Non solo la garanzia dello Stato; altro motivo per cui il libretto continua ad essere utilizzato è perché non c’è bisogno di una particolare competenza finanziaria. Esistono diverse tipologie di libretto postale tra cui il cointestato a più persone dove tutti gli intestatari sono considerati comproprietari della somma depositata, idealmente in parti uguali. Ciascun intestatario ha il diritto di utilizzare liberamente la propria quota.

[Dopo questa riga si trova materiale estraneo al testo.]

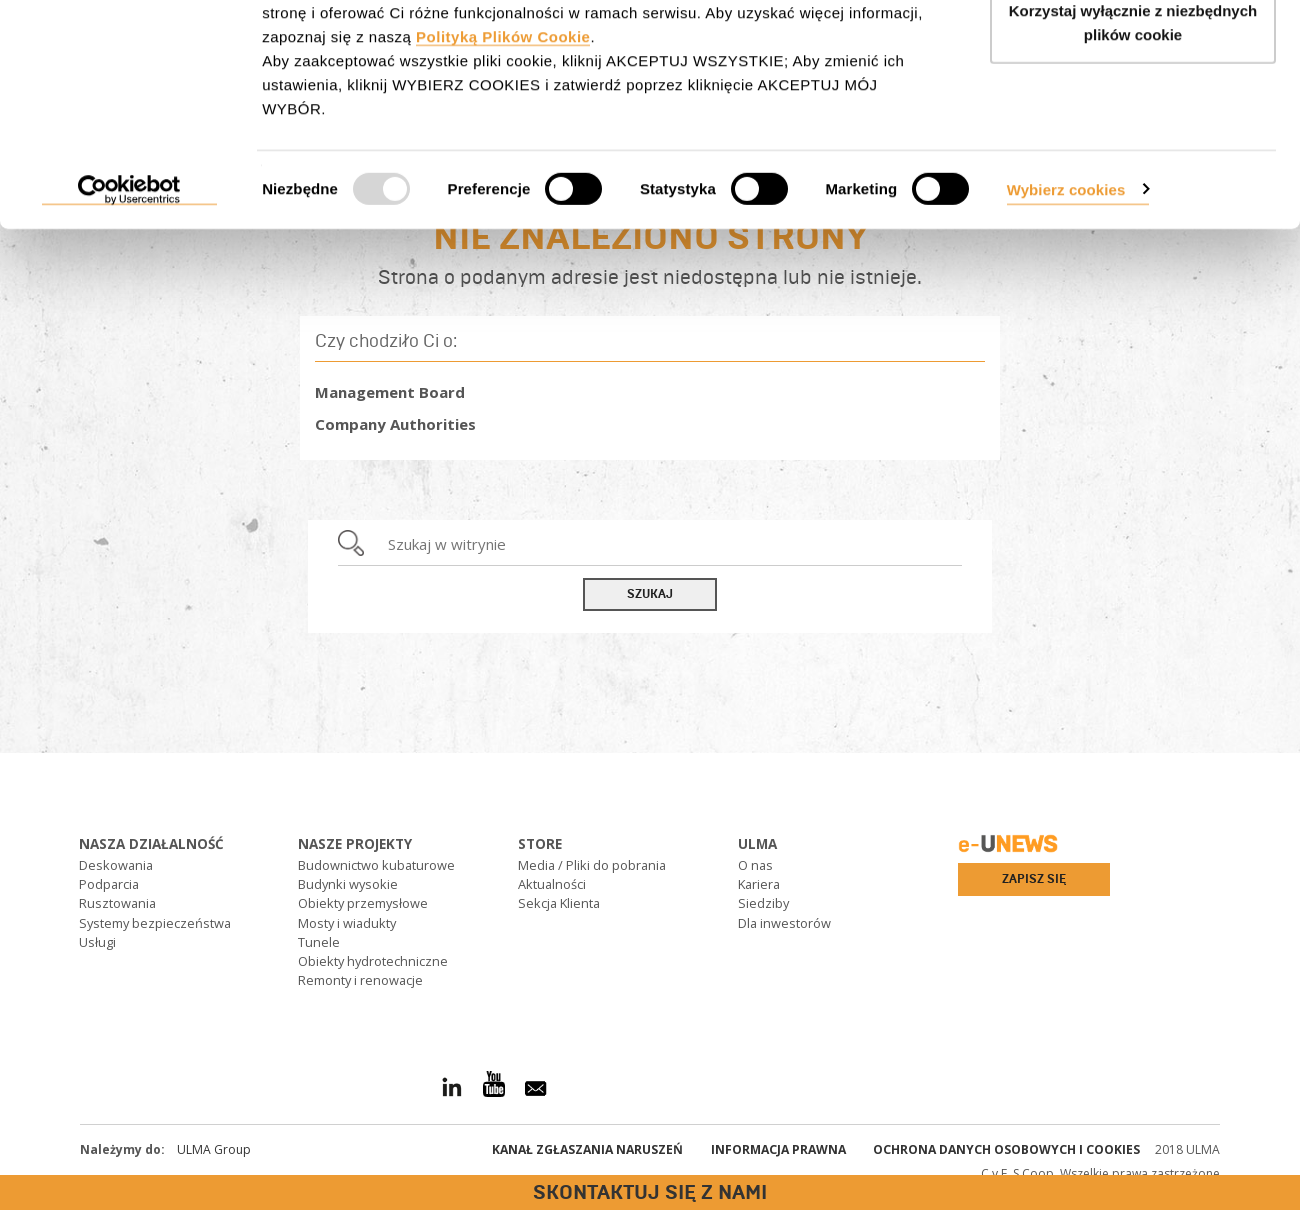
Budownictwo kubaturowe (376, 865)
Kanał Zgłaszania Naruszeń (587, 1149)
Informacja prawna (778, 1149)
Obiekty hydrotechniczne (373, 961)
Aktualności (552, 884)
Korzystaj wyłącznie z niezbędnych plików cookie (1133, 130)
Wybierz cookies (1066, 296)
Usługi (97, 942)
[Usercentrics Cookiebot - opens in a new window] (129, 298)
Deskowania (116, 865)
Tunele (319, 942)
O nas (755, 865)
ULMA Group (214, 1149)
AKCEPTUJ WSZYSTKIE (1133, 52)
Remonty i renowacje (360, 980)
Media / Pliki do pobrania (592, 865)
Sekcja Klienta (559, 903)
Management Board (390, 392)
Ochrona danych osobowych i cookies (1006, 1149)
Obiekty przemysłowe (363, 903)
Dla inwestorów (784, 923)
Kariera (759, 884)
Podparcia (109, 884)
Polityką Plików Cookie (503, 144)
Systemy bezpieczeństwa (155, 923)
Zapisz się (1034, 879)
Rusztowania (117, 903)
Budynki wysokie (348, 884)
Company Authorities (395, 424)
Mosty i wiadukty (347, 923)
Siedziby (763, 903)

Purtroppo ci si può trovare dinnanzi a spiacevi episodi: il conto svuotato senza che l’altro o gli altri intestatari fossero avvisarti del prelievo. Ciò, però, è consentito dalla legge. Un’ulteriore specificazione è che il libretto postale cointestato può assumere la forma di libretto a firme congiunte o a firme disgiunte. Nel primo caso tutti i movimenti finanziari necessitano delle firme degli intestatari in modo che tutti gli aventi diritto sia informati dei prelievi e dei versamenti nel libretto.
Nel caso del sistema a firme disgiunte, invece, consente a ciascun titolare di effettuare legalmente tutti movimenti finanziari nel libretto, anche prendere l’intera quota depositata, senza che i cointestatari debbano dare il proprio consenso.
Inoltre in questo caso l’ente che detiene il libretto, dunque Poste, non è tenuto a comunicare agli altri intestatari l’avvenuta operazione. Gli altri intestatari hanno però la possibilità di avviare un’azione legale contro chi ha prelevato i fondi qualora si volessero opporti. L’intestatario che ha preso i soldi, però, deve dimostrare di essere l’unico proprietario dell’intera somma e lo può fare con le prove che il totale della somma prelevata nel corso del tempo è stata versata da lui. In caso contrario è tenuto a restituire agli altri intestatari le rispettive quote.